A further operationalisation requirement: the design must distinguish spontaneous non-detection from detection-without-report. A participant may notice an error but not mention it in a free-response task because the task context does not reward reporting. Post-task probes, response-time measurement, or eye-tracking can distinguish these cases. Absent this control, spontaneous error-detection rates will systematically underestimate actual awareness, and the study will conflate resilience reduction with reporting suppression.

Longitudinal comparison between high-LLM-interaction and low-LLM-interaction groups would require a minimum of six months to show conditioning effects, controlling for domain expertise and social calibration. Cross-domain generalisation — whether reduced challenge toward LLM outputs transfers to reduced challenge toward other fluent sources — would require a separate task battery.

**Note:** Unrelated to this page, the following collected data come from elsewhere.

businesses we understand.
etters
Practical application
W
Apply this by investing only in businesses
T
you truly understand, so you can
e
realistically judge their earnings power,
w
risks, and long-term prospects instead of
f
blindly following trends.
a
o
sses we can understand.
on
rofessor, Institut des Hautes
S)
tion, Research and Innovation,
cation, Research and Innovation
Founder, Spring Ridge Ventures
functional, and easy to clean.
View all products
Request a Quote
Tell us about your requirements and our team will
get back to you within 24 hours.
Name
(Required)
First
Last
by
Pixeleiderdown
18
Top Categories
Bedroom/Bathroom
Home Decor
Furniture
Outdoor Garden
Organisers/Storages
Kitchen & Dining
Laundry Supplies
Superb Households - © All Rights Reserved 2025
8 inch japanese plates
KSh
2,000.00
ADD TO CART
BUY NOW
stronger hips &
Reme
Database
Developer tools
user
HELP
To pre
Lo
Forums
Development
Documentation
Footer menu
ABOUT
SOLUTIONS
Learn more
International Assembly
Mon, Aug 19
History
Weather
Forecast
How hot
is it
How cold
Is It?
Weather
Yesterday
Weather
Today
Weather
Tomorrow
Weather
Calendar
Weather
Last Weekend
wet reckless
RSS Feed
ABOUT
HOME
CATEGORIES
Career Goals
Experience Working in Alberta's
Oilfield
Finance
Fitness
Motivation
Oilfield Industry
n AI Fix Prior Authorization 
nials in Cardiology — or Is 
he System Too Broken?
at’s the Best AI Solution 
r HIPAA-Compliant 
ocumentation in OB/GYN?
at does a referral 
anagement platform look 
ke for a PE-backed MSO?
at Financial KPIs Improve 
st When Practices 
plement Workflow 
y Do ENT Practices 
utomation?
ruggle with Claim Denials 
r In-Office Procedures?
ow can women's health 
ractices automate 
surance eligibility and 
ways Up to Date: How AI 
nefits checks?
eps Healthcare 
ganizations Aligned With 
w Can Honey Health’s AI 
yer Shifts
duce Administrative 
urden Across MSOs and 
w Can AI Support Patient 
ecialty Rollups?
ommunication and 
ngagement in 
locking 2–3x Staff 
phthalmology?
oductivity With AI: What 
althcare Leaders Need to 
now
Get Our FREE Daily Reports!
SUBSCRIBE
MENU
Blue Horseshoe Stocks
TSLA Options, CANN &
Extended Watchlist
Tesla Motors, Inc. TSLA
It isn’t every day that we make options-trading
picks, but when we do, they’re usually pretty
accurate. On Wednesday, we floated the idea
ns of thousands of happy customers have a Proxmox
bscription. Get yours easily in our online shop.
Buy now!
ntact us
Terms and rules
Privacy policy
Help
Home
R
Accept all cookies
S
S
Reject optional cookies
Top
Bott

This design is feasible with existing research resources. It does not require access to operator interaction logs. It does not require the measurement of I(t) or Fa(t) as defined in SP-006. It requires only a reliable measure of spontaneous error-detection behaviour across conditions of varying source fluency.

§ 06

Relationship to DA-008 and SP-006

This preliminary note does not replace DA-008 or SP-006. Those documents address the broader question of cognitive trajectory under sustained LLM interaction — including framing capacity, identifiability, and the H1–H5 hypothesis space. That broader question remains open and requires longitudinal data at scale that is not currently publicly available.

The resilience question formulated here is a tractable subset of that broader question. It can be investigated with available methods, in a reasonable timeframe, without access to proprietary operator data. If the resilience reduction hypothesis receives empirical support, it provides partial evidence relevant to H3 and H4 in the SP-006 framework. If it does not, it provides evidence against the most immediately testable version of the cognitive trajectory concern.

The relationship between resilience and the SP-006/DA-008 framework is therefore: this note identifies where empirical work can begin. The broader framework identifies where it needs to go.

References

ACI (2026). DA-008 — Cognitive Integration in Extended Human–LLM Systems. aethercontinuity.org/papers/

ACI (2026). SP-006 — Framing Externalization and Cognitive Trajectories. aethercontinuity.org/papers/

Maguire, E.A. et al. (2000). Navigation-related structural change in the hippocampi of taxi drivers. PNAS 97(8).

Sparrow, B., Liu, J. & Wegner, D.M. (2011). Google Effects on Memory. Science, 333(6043).